2.8 Equity Method Investees
ASC 280-10
55-2 An equity method investee
could be considered an operating segment, if, under the
specific facts and circumstances being considered, it meets
the definition in paragraphs 280-10-50-1 and 280-10-50-3. An
investee accounted for by the equity method could be
considered an operating segment even though the investor has
no control over the performance of the investee. Paragraph
280-10-50-1(b) provides that an operating segment is one
whose operating results are regularly reviewed by the public
entity’s chief operating decision maker to make decisions
about resources to be allocated to the segment and assess
its performance. Management may regularly review the
operating results and performance of an equity method
investee for purposes of evaluating whether to retain the
investor-investee relationship. This Subtopic does not
require that the chief operating decision maker be
responsible for making decisions about resources to be
allocated within the segment. That is, this Subtopic does
not require that the chief operating decision maker be
responsible for making decisions at the investee operating
level that affect its operations and performance. Therefore,
control over the investee is not a criterion for the
investee to be considered an operating segment. For
information relating to equity method investees, see Topic
323.
An entity’s operating segments are not limited to its consolidated operations.

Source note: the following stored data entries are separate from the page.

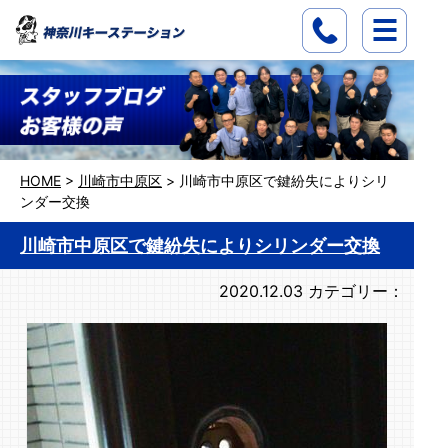
HOME
>
川崎市中原区
>
川崎市中原区で鍵紛失によりシリ
ンダー交換
川崎市中原区で鍵紛失によりシリンダー交換
2020.12.03
カテゴリー：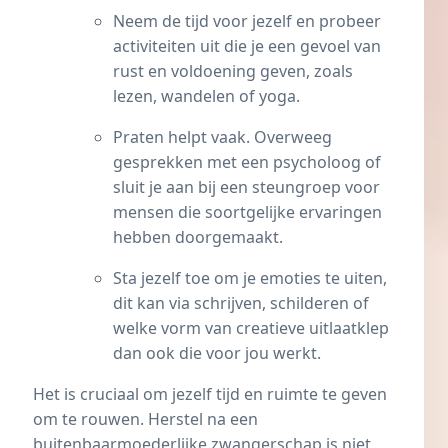
Neem de tijd voor jezelf en probeer
activiteiten uit die je een gevoel van
rust en voldoening geven, zoals
lezen, wandelen of yoga.
Praten helpt vaak. Overweeg
gesprekken met een psycholoog of
sluit je aan bij een steungroep voor
mensen die soortgelijke ervaringen
hebben doorgemaakt.
Sta jezelf toe om je emoties te uiten,
dit kan via schrijven, schilderen of
welke vorm van creatieve uitlaatklep
dan ook die voor jou werkt.
Het is cruciaal om jezelf tijd en ruimte te geven
om te rouwen. Herstel na een
buitenbaarmoederlijke zwangerschap is niet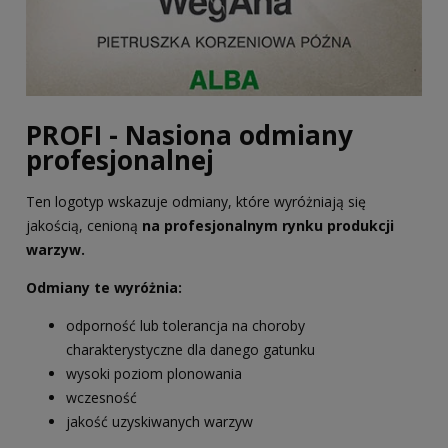
PROFI - Nasiona odmiany
profesjonalnej
Ten logotyp wskazuje odmiany, które wyróżniają się
jakością, cenioną
na profesjonalnym rynku produkcji
warzyw.
Odmiany te wyróżnia:
odporność lub tolerancja na choroby
charakterystyczne dla danego gatunku
wysoki poziom plonowania
wczesność
jakość uzyskiwanych warzyw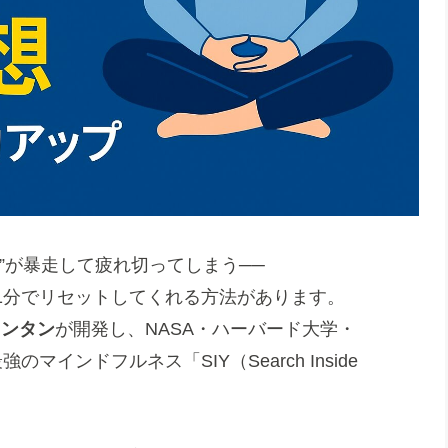
”が暴走して疲れ切ってしまう──
1分でリセットしてくれる方法があります。
メンタン
が開発し、NASA・ハーバード大学・
のマインドフルネス「SIY（Search Inside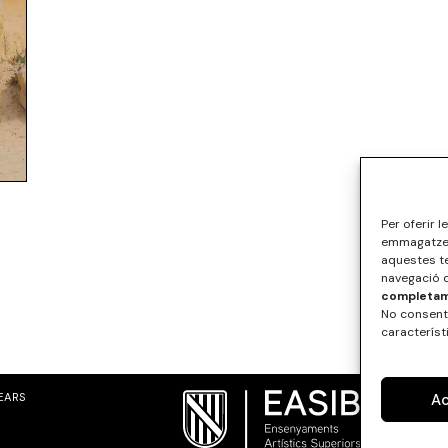
Per oferir 
emmagatzema
aquestes t
navegació o
completame
No consenti
característ
A
LEARS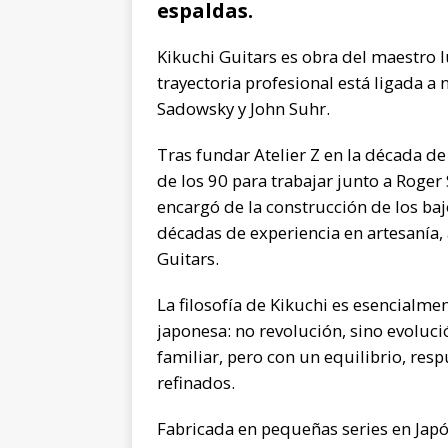
espaldas.
Kikuchi Guitars es obra del maestro l
trayectoria profesional está ligada 
Sadowsky y John Suhr.
Tras fundar Atelier Z en la década d
de los 90 para trabajar junto a Roger
encargó de la construcción de los ba
décadas de experiencia en artesanía,
Guitars.
La filosofía de Kikuchi es esencialme
japonesa: no revolución, sino evolució
familiar, pero con un equilibrio, res
refinados.
Fabricada en pequeñas series en Japó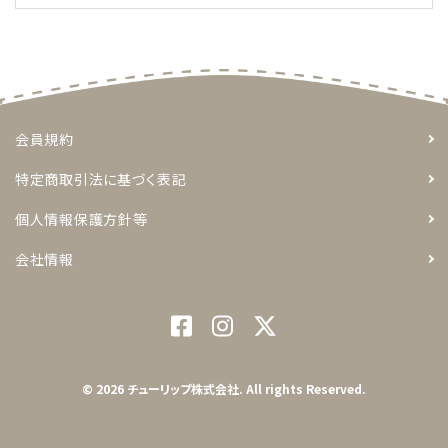
会員規約
特定商取引法に基づく表記
個人情報保護方針等
会社情報
© 2026 チューリップ株式会社. All rights Reserved.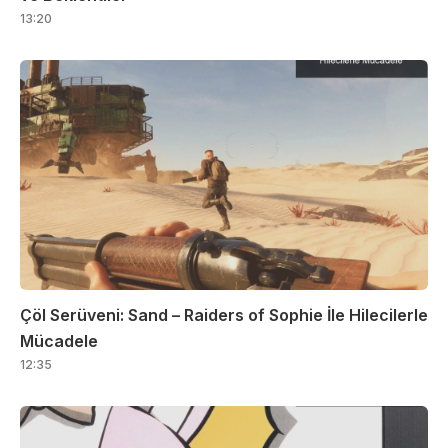
13:20
Çöl Serüveni: Sand – Raiders of Sophie İle Hilecilerle
Mücadele
12:35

Equity method investments and joint ventures, for example, may also represent
operating segments if they otherwise meet the criteria in ASC 280-10-50-1. ASC 280
does not require that the CODM be responsible for making decisions about resources
to be allocated within the segment. Rather, as observed in ASC 280-10-55-2, the CODM
may be regularly reviewing the operating results and performance of an equity method
investee “for purposes of evaluating whether to retain the investor-investee
relationship.” Accordingly, “control over the investee is not a criterion for the
investee to be considered an operating segment.”
Example 2-11
Company A manufactures and sells prepackaged food. Company A also holds a 30 percent investment in a
venture that operates a flour mill and purchases flour from the venture to use in its operations. It uses the
equity method to account for its investment in the venture.
The venture’s financial results are provided quarterly to the venture’s owners.
Company A’s CODM reviews the results to make decisions about
resources to be allocated to the investment (e.g., whether
to participate in any capital calls) and to assess the
mill’s performance to determine whether to retain the
investment.
In this instance, the joint venture would represent an operating segment given the following factors:
- The joint venture engages in business activities (flour milling) from which it recognizes revenues and incurs expenses.
- The CODM regularly reviews the joint venture’s operating results to allocate resources and assess performance.
- Discrete financial information is available for the venture.